STORY: Geoff Johns
ART: Jim Lee, Scott Williams, Mark Irwin, and Jonathan Glapion
We’re starting to get a little more of the bigger picture of the second major arc of Justice League. “The Villain’s Journey” continues this month with some revelations concerning the League’s outside lives and the origin of Graves.
A good portion of this month’s issue is dedicated to giving readers a bit more insight into the lives of each League member and who knows what about who. Like a what’s what of how their personal lives affect them professionally. Graves has been torturing and interrogating villains associated with each League member, learning more and more about them each time. Cyborg is forced to explain to Hal Jordan (who is still consistently thick-headed in Justice League) that the more Graves knows about them, the more he can exploit their weaknesses: Barry’s police-influenced desire to work within the boundaries of the law, Wonder Woman’s secret rendezvous to a Native American reserve, and that Batman doesn’t trust anyone on the team. These little call-outs from Cyborg not only add bricks to the ‘New 52’ universe, but they also give readers connections between books (Barry Allen is dating Patty Spivot in The Flash, and this relationship is mentioned during the briefing.) The notion that Batman doesn’t trust anyone also brings about the revelation that the Dark Knight and the Man of Steel work together outside of the League, something that hasn’t been seen or mentioned up until now.
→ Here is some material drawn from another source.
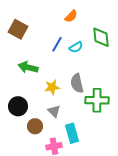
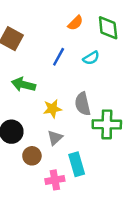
green diamond: (101, 37) -> (108, 28), moved
cyan semicircle: (76, 47) -> (91, 58), moved
gray triangle: (54, 111) -> (55, 138), turned 32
More so than ever before, Justice League is beginning to feel like a launching point for much of what happens throughout the DC universe now. Steve Trevor’s consistent presence, Green Arrow’s recruitment to some “other team”, the Martian Manhunter’s apparent sort stint as a member, and the use of Apokolyptian boom tubes as means of teleporting all show potential to affect more than just the adventures of the Justice League. These are the story elements that will have long-term results, possibly years down the road.
By the end of their discussion, the question of trust has been raised between all of them – how can they trust one another while some know more about each other than others? In days long past, the League was a simpler entity that rarely asked questions of this nature, simply because the readership demanded nothing more than superheroes beating up super villains. Today, it’s important that a more realistic base be set for the characters we read about. Mistrust amongst a group of demi-gods who don’t know each others’ names is a very likely scenario.
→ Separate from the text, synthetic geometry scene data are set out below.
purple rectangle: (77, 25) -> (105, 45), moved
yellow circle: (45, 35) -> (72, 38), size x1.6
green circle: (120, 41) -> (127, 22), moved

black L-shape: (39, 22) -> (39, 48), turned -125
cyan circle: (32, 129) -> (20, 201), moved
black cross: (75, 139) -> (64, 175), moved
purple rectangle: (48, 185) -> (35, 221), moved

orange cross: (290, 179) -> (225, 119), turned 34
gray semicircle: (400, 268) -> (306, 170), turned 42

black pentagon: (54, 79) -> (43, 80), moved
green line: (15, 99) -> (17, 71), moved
Graves shows up on the Watchtower at the end of the issue to lay the smack down on the League. From the opening vignette, we gather that David Graves got his powers from some disgraced gods in Pamir Mountains. The closing pages tell us that these powers can somehow be used to harbor other souls and/or life-forces through emotional manipulation. With little more than a mention of her beloved Steve, Wonder Woman attacks Graves and quickly goes down, the life drained out of her both spiritually and physically as he body begins to wither. Soon, the entire League is down and Graves is in control of the Watchtower. A fantastic cliffhanger if I’ve ever read one.
The “Shazam!” back-up actually picks up a little bit this month as Billy sneaks out of the Vasquez’s house late at night. Freddy Freeman follows him to the zoo where Billy is telling a tiger that it’s the only real family he’s got left. Freddy interrupts and before Billy can blow up, Freddy suggests vandalizing the house of the boys who hassle the other foster kids at school each morning. This bit of bonding between Billy and Freddy provides the seeds to Freddy becoming Captain Marvel Jr., or maybe some new incarnation of hero associated with the wizard Shazam.
And speaking of the wizard, Doctor Sivana continues his archaeological dig, now complete with a fancy magic-seeing eye that helps him see the mystical spells placed on the door to a greater prize than any gold or gems. As he utters a single, “Shazam”, Black Adam emerges from the tomb demanding to see the wizard! The final, double-wide pullout pages of The New 52 #1 revealed what looked like Black Adam fighting Vibe, though many posited that it was just the ‘New 52’ version of Captain Marvel, as Billy Batson is much more mean-spirited than his former self. Obviously, Black Adam is here, which spells trouble for our little trouble maker.